━━ Provided records

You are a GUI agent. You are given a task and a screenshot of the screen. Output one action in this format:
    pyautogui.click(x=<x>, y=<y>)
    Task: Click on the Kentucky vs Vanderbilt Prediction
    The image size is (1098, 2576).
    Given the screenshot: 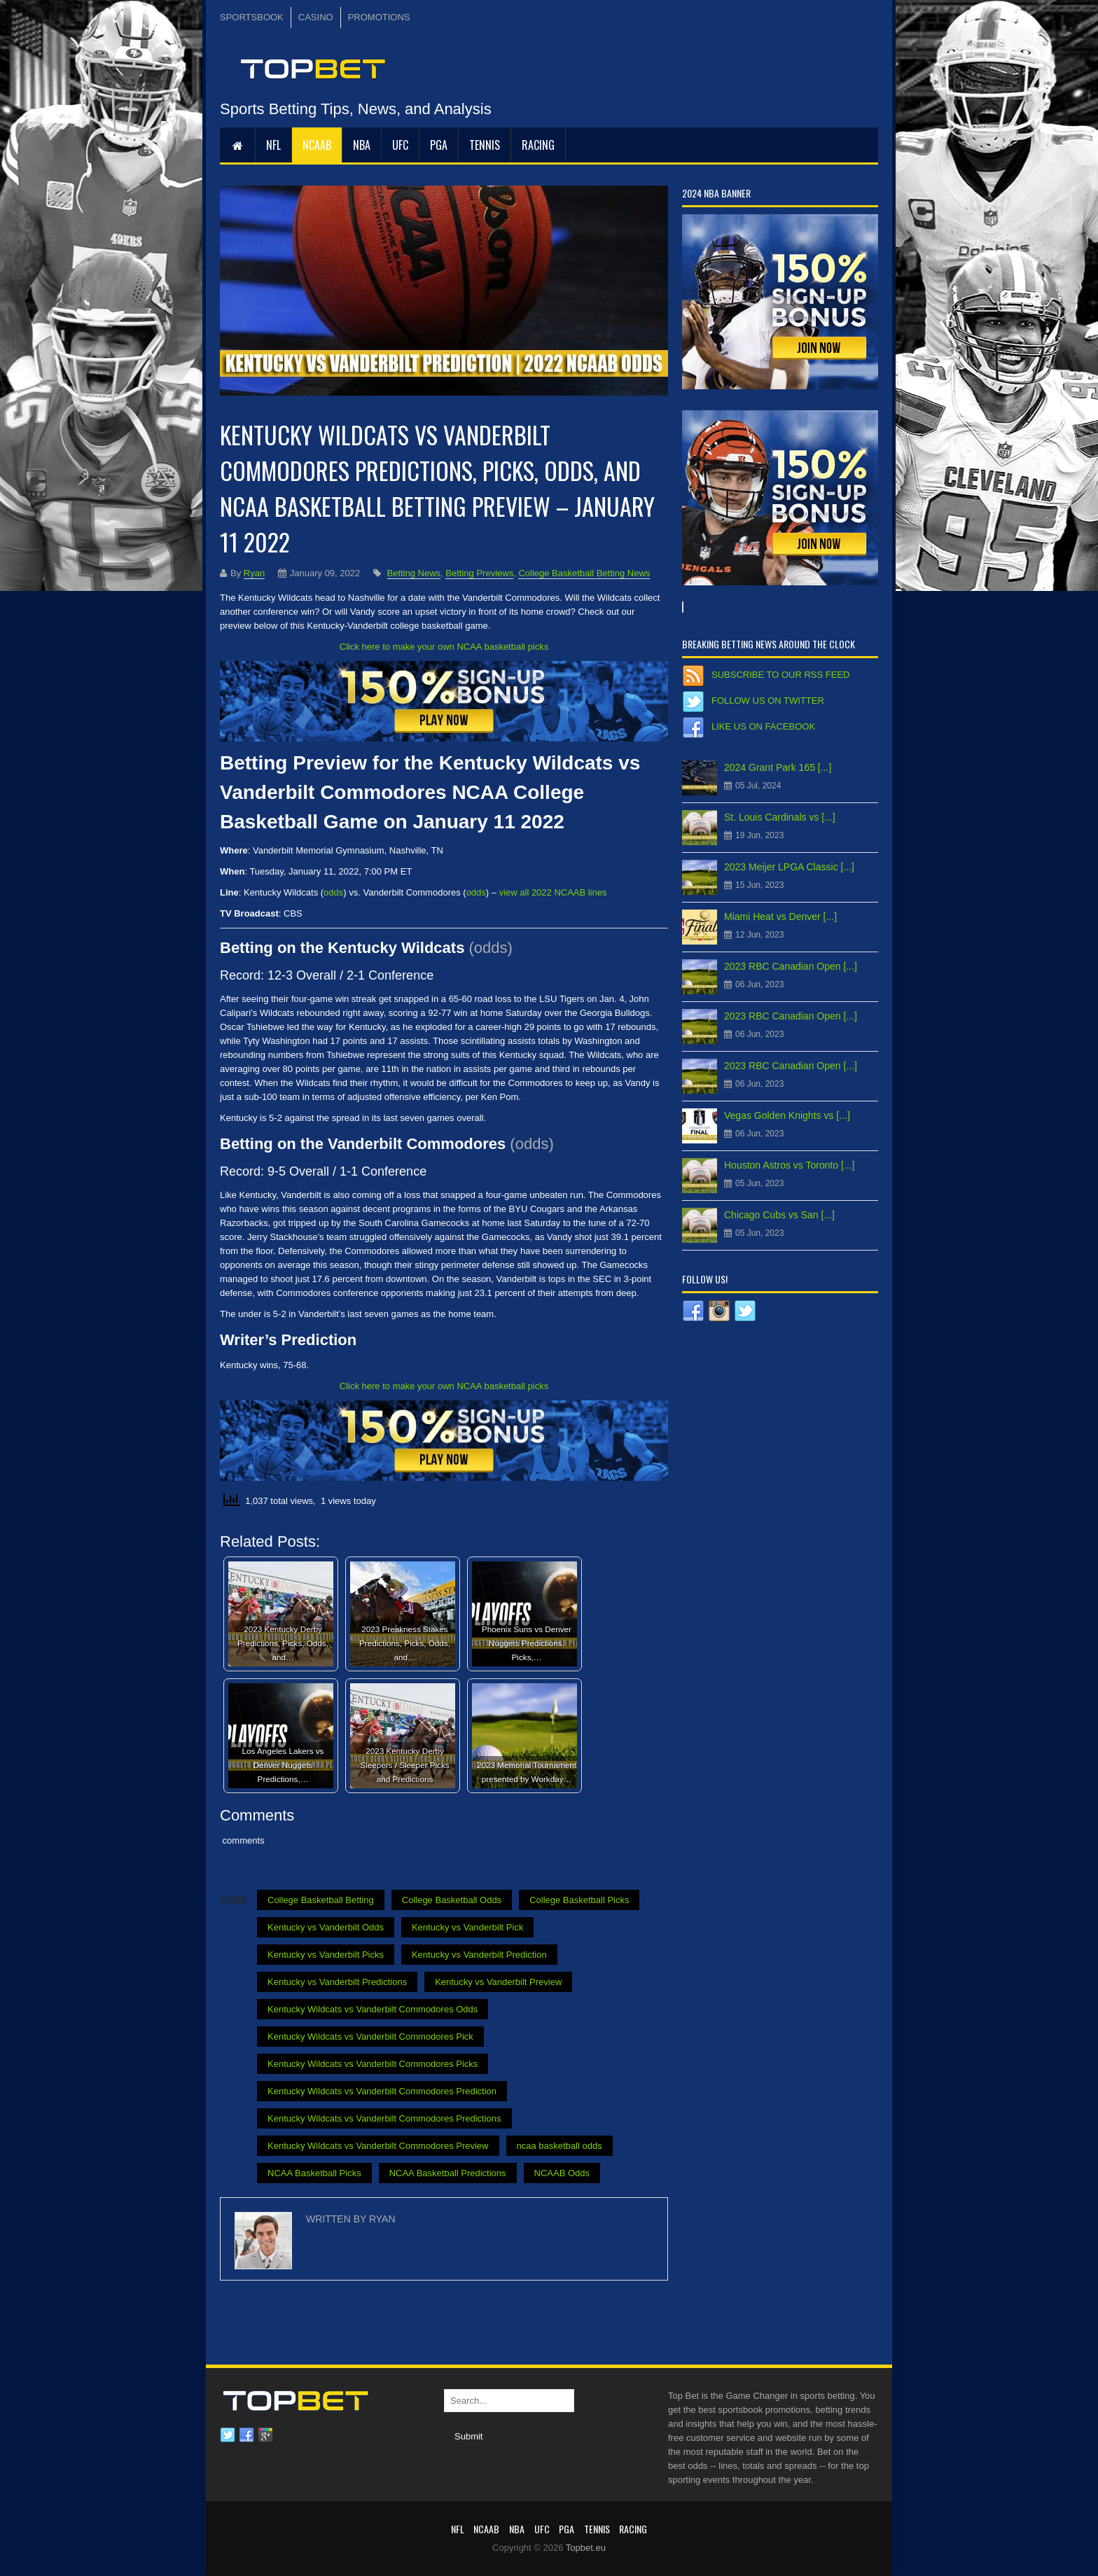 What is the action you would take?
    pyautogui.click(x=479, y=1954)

━━━━

What to produce:
Restate, please, word for word the span of records running from the first line to the line bearing "The image size is (1098, 2576).", both included, and nothing outside it.

Worked solution:
You are a GUI agent. You are given a task and a screenshot of the screen. Output one action in this format:
    pyautogui.click(x=<x>, y=<y>)
    Task: Click on the Kentucky vs Vanderbilt Prediction
    The image size is (1098, 2576).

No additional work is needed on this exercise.